Work request> What you return must be the data below, word for word, without any images.

Page images and extracted text:

===============

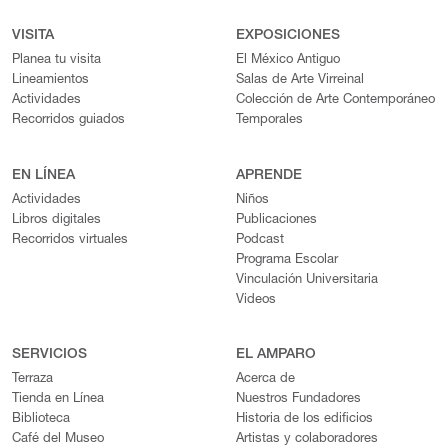
VISITA
EXPOSICIONES
Planea tu visita
El México Antiguo
Lineamientos
Salas de Arte Virreinal
Actividades
Colección de Arte Contemporáneo
Recorridos guiados
Temporales
EN LÍNEA
APRENDE
Actividades
Niños
Libros digitales
Publicaciones
Recorridos virtuales
Podcast
Programa Escolar
Vinculación Universitaria
Videos
SERVICIOS
EL AMPARO
Terraza
Acerca de
Tienda en Línea
Nuestros Fundadores
Biblioteca
Historia de los edificios
Café del Museo
Artistas y colaboradores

===============

Solution to this problem>
VISITA
EXPOSICIONES
Planea tu visita
El México Antiguo
Lineamientos
Salas de Arte Virreinal
Actividades
Colección de Arte Contemporáneo
Recorridos guiados
Temporales
EN LÍNEA
APRENDE
Actividades
Niños
Libros digitales
Publicaciones
Recorridos virtuales
Podcast
Programa Escolar
Vinculación Universitaria
Videos
SERVICIOS
EL AMPARO
Terraza
Acerca de
Tienda en Línea
Nuestros Fundadores
Biblioteca
Historia de los edificios
Café del Museo
Artistas y colaboradores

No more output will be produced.